+++ ENTRIES SUPPLIED +++
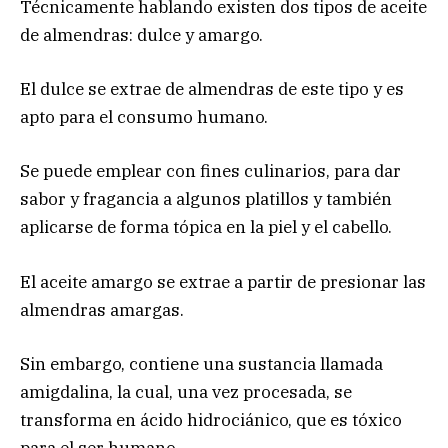
Técnicamente hablando existen dos tipos de aceite
de almendras: dulce y amargo.
El dulce se extrae de almendras de este tipo y es
apto para el consumo humano.
Se puede emplear con fines culinarios, para dar
sabor y fragancia a algunos platillos y también
aplicarse de forma tópica en la piel y el cabello.
El aceite amargo se extrae a partir de presionar las
almendras amargas.
Sin embargo, contiene una sustancia llamada
amigdalina, la cual, una vez procesada, se
transforma en ácido hidrociánico, que es tóxico
para el ser humano.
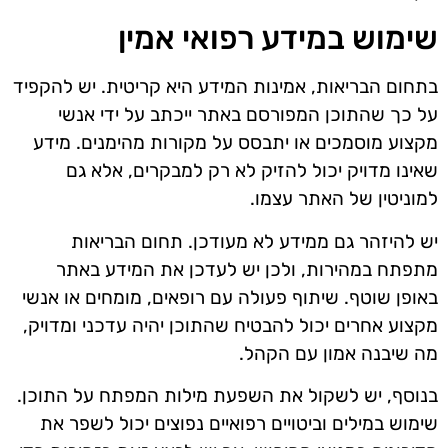
שימוש במידע רפואי אמין
בתחום הבריאות, אמינות המידע היא קריטית. יש להקפיד
על כך שהתוכן המפורסם באתר ייכתב על ידי אנשי
מקצוע מוסמכים או יתבסס על מקורות מהימנים. מידע
שאינו מדויק יכול להזיק לא רק למבקרים, אלא גם
למוניטין של האתר עצמו.
יש להיזהר גם ממידע לא מעודכן. תחום הבריאות
מתפתח במהירות, ולכן יש לעדכן את המידע באתר
באופן שוטף. שיתוף פעולה עם רופאים, מומחים או אנשי
מקצוע אחרים יכול להבטיח שהתוכן יהיה עדכני ומדויק,
מה שיבנה אמון עם הקהל.
בנוסף, יש לשקול את השפעת מילות המפתח על התוכן.
שימוש במילים וביטויים רפואיים נפוצים יכול לשפר את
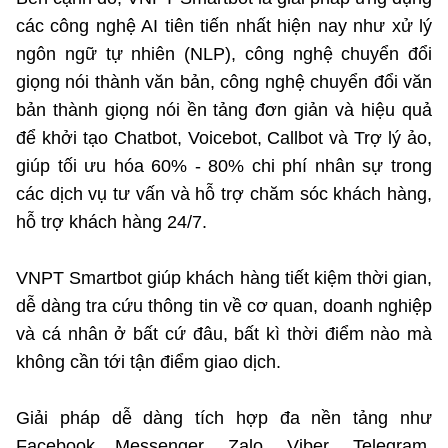
các công nghệ AI tiên tiến nhất hiện nay như xử lý
ngôn ngữ tự nhiên (NLP), công nghệ chuyển đổi
giọng nói thành văn bản, công nghệ chuyển đổi văn
bản thành giọng nói ền tảng đơn giản và hiệu quả
để khởi tạo Chatbot, Voicebot, Callbot và Trợ lý ảo,
giúp tối ưu hóa 60% - 80% chi phí nhân sự trong
các dịch vụ tư vấn và hỗ trợ chăm sóc khách hàng,
hỗ trợ khách hàng 24/7.
VNPT Smartbot giúp khách hàng tiết kiệm thời gian,
dễ dàng tra cứu thông tin về cơ quan, doanh nghiệp
và cá nhân ở bất cứ đâu, bất kì thời điểm nào mà
không cần tới tận điểm giao dịch.
Giải pháp dễ dàng tích hợp đa nền tảng như
Facebook Messenger, Zalo, Viber, Telegram,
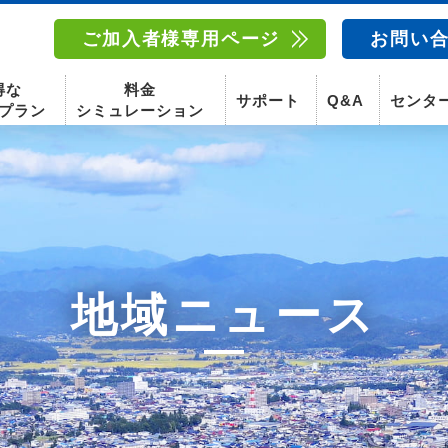
ご加入者様専用ページ
お問い
得な
料金
サポート
Q&A
センタ
プラン
シミュレーション
南東北センター(福島)
函館センター
南東北センター(米沢)
南東北センター(福島)
地域ニュース
スマホ
固定電話
動画
テレビ
スマホ
固定電
〒960-8252
〒041-0801
〒992-0044
〒960-8252
福島県福島市御山字一本松17-1-1
北海道函館市桔梗町379-31
山形県米沢市春日四丁目2-75
福島県福島市御山字一本松17-1-1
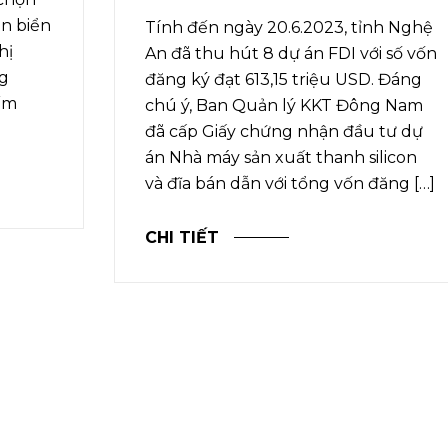
n biển
Tính đến ngày 20.6.2023, tỉnh Nghệ
hị
An đã thu hút 8 dự án FDI với số vốn
ng
đăng ký đạt 613,15 triệu USD. Đáng
ếm
chú ý, Ban Quản lý KKT Đông Nam
đã cấp Giấy chứng nhận đầu tư dự
án Nhà máy sản xuất thanh silicon
và đĩa bán dẫn với tổng vốn đăng […]
CHI TIẾT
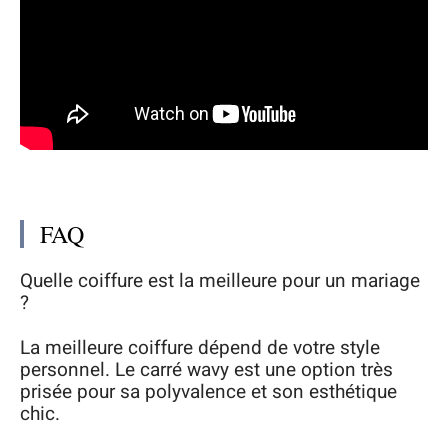
FAQ
Quelle coiffure est la meilleure pour un mariage
?
La meilleure coiffure dépend de votre style
personnel. Le carré wavy est une option très
prisée pour sa polyvalence et son esthétique
chic.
+++
WHAT TO WORK ON:
Every record is to be restated word for word, with the pictures left out.

SOLUTION BELOW:
Técnicamente hablando existen dos tipos de aceite
de almendras: dulce y amargo.
El dulce se extrae de almendras de este tipo y es
apto para el consumo humano.
Se puede emplear con fines culinarios, para dar
sabor y fragancia a algunos platillos y también
aplicarse de forma tópica en la piel y el cabello.
El aceite amargo se extrae a partir de presionar las
almendras amargas.
Sin embargo, contiene una sustancia llamada
amigdalina, la cual, una vez procesada, se
transforma en ácido hidrociánico, que es tóxico
para el ser humano.
שימוש במידע רפואי אמין
בתחום הבריאות, אמינות המידע היא קריטית. יש להקפיד
על כך שהתוכן המפורסם באתר ייכתב על ידי אנשי
מקצוע מוסמכים או יתבסס על מקורות מהימנים. מידע
שאינו מדויק יכול להזיק לא רק למבקרים, אלא גם
למוניטין של האתר עצמו.
יש להיזהר גם ממידע לא מעודכן. תחום הבריאות
מתפתח במהירות, ולכן יש לעדכן את המידע באתר
באופן שוטף. שיתוף פעולה עם רופאים, מומחים או אנשי
מקצוע אחרים יכול להבטיח שהתוכן יהיה עדכני ומדויק,
מה שיבנה אמון עם הקהל.
בנוסף, יש לשקול את השפעת מילות המפתח על התוכן.
שימוש במילים וביטויים רפואיים נפוצים יכול לשפר את
các công nghệ AI tiên tiến nhất hiện nay như xử lý
ngôn ngữ tự nhiên (NLP), công nghệ chuyển đổi
giọng nói thành văn bản, công nghệ chuyển đổi văn
bản thành giọng nói ền tảng đơn giản và hiệu quả
để khởi tạo Chatbot, Voicebot, Callbot và Trợ lý ảo,
giúp tối ưu hóa 60% - 80% chi phí nhân sự trong
các dịch vụ tư vấn và hỗ trợ chăm sóc khách hàng,
hỗ trợ khách hàng 24/7.
VNPT Smartbot giúp khách hàng tiết kiệm thời gian,
dễ dàng tra cứu thông tin về cơ quan, doanh nghiệp
và cá nhân ở bất cứ đâu, bất kì thời điểm nào mà
không cần tới tận điểm giao dịch.
Giải pháp dễ dàng tích hợp đa nền tảng như
Facebook Messenger, Zalo, Viber, Telegram,
ご加入者様専用ページ
お問い
得な
料金
サポート
Q&A
センタ
プラン
シミュレーション
南東北センター(福島)
函館センター
南東北センター(米沢)
南東北センター(福島)
地域ニュース
スマホ
固定電話
動画
テレビ
スマホ
固定電
〒960-8252
〒041-0801
〒992-0044
〒960-8252
福島県福島市御山字一本松17-1-1
北海道函館市桔梗町379-31
山形県米沢市春日四丁目2-75
福島県福島市御山字一本松17-1-1
n biển
Tính đến ngày 20.6.2023, tỉnh Nghệ
hị
An đã thu hút 8 dự án FDI với số vốn
ng
đăng ký đạt 613,15 triệu USD. Đáng
ếm
chú ý, Ban Quản lý KKT Đông Nam
đã cấp Giấy chứng nhận đầu tư dự
án Nhà máy sản xuất thanh silicon
và đĩa bán dẫn với tổng vốn đăng […]
CHI TIẾT
FAQ
Quelle coiffure est la meilleure pour un mariage
?
La meilleure coiffure dépend de votre style
personnel. Le carré wavy est une option très
prisée pour sa polyvalence et son esthétique
chic.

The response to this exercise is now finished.